### Work instructions
All lines below containing "gaat" are to be listed.

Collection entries
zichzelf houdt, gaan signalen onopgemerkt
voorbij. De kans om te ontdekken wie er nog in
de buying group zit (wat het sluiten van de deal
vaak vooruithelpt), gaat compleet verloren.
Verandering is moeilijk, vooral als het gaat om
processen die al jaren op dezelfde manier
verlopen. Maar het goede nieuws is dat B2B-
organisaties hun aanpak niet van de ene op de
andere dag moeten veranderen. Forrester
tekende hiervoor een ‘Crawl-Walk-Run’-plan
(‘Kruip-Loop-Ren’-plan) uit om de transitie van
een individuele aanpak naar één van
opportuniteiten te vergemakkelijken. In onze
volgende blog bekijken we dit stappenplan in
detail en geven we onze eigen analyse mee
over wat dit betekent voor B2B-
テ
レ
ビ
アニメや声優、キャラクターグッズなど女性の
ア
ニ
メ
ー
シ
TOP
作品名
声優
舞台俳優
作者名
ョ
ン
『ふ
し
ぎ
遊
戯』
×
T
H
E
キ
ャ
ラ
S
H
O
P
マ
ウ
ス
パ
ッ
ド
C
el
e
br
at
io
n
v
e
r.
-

...

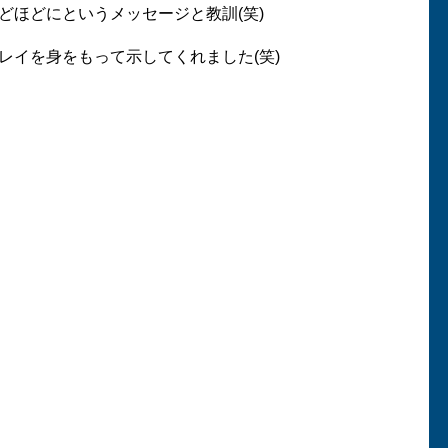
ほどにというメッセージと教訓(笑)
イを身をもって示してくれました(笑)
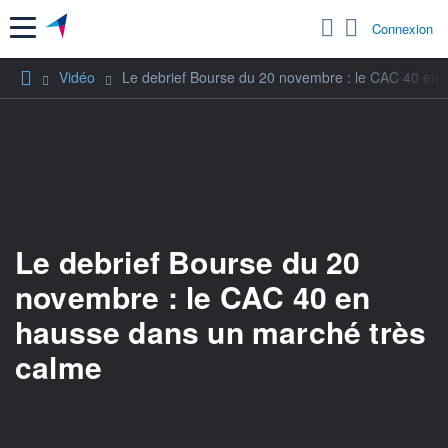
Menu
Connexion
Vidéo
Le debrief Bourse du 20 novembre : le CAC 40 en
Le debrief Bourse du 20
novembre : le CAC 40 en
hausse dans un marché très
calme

--

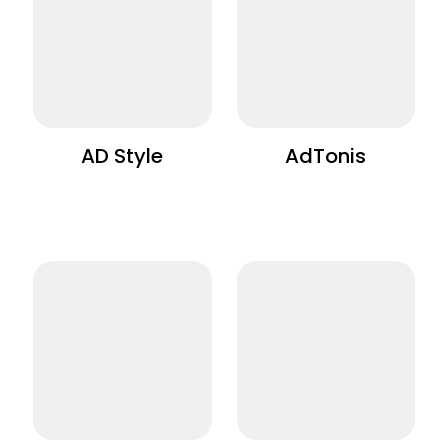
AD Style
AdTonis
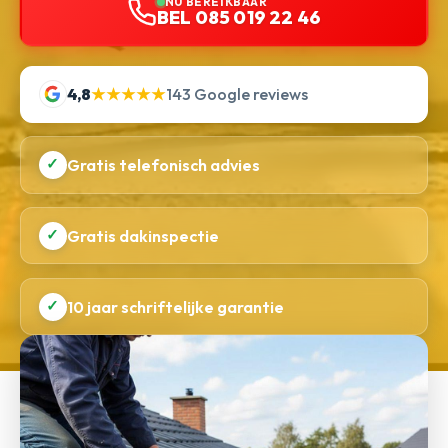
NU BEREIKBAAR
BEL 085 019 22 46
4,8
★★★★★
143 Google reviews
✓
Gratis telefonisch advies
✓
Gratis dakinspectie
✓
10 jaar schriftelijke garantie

### Written response
vaak vooruithelpt), gaat compleet verloren.
Verandering is moeilijk, vooral als het gaat om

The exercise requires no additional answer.